Functional Outcomes of an Intensive Multimodal Rehabilitation Intervention for Moderately Advanced Parkinson's Disease
Priyanka Moondra1, Amanda Persaud1, Catherine Claro1, Mara McCrossin1, Lyubov Rubin1, Alessandro Di Rocco1
1Department of Neurology, Northwell Health
Objective:

To measure the impact of intensive multimodal neurorehabilitation in patients with moderately advanced with Parkinson’s disease (PD)

Background:

Dedicated neurorehabilitation is an essential part of the comprehensive care regimen for PD patients. Intensive multimodal therapy may be especially efficacious for motor and non-motor symptoms in moderately advanced patients, who are at higher risk of falling and losing independent function. Few studies have been conducted in inpatient setting, where pharmacological intervention and therapies can be personalized. Here we present initial functional and quality of life outcomes for patients who participated in our tailored rehabilitation program.

Design/Methods:

120 patients with PD (H&Y Stage 3-4) were admitted to the Parkinson’s neurorehabilitation unit. Admission criteria included loss of independence in key life function and falls within the past year. Patients participated in a structured inpatient, personalized multidisciplinary program with an emphasis on physical, occupational, and speech therapies. The patients were also followed by Movement Disorders specialists, who tailored pharmacotherapy. Average length of stay in the program was 14.8 days.
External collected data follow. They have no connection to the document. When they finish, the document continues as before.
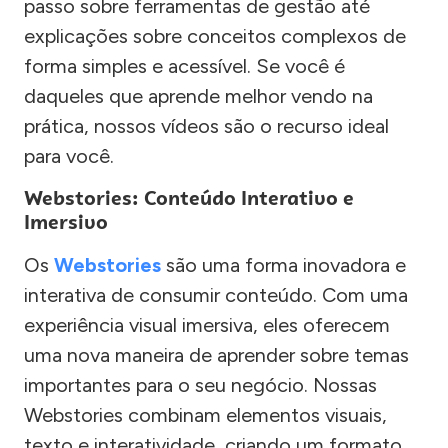
passo sobre ferramentas de gestão até
explicações sobre conceitos complexos de
forma simples e acessível. Se você é
daqueles que aprende melhor vendo na
prática, nossos vídeos são o recurso ideal
para você.
Webstories: Conteúdo Interativo e
Imersivo
Os
Webstories
são uma forma inovadora e
interativa de consumir conteúdo. Com uma
experiência visual imersiva, eles oferecem
uma nova maneira de aprender sobre temas
importantes para o seu negócio. Nossas
Webstories combinam elementos visuais,
texto e interatividade, criando um formato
A variety of clinical and self-reported scales were completed at admission and discharge: Beck’s Depression Inventory (BDI), Sleep Scale (PDSS), Timed Up and Go (TUG), Vocal Volume, and Parkinson’s Disease Questionnaire (PDQ-39). The statistical methods utilized were two-sample paired t-tests and correlation analyses.

Results:

The following results were statistically significant (p≤0.05): BDI scores decreased from M=16.64 (SD±10.83) to M=12.98 (SD±9.34); PDSS scores increased from M=88.12 (SD±26.30) to M=105.5 (SD±24.47); TUG scores decreased from M=57.46 (SD±47.50) to M=40.59 (SD±33.75); Vocal Volume scores increased from M=55.34 (SD±4.96) to M=60.79 (SD±6.26); PDQ-39 scores decreased from M=43.75 (SD±17.96) to M=37.01 (SD±18.57).

Conclusions:

Neurorehabilitation is integral in the holistic treatment of PD as medications have limited efficacy in advanced stages of this progressive disease. Although uncontrolled, the study indicates that individualized, multimodal rehabilitation intervention in moderately advanced PD has a global effect on function.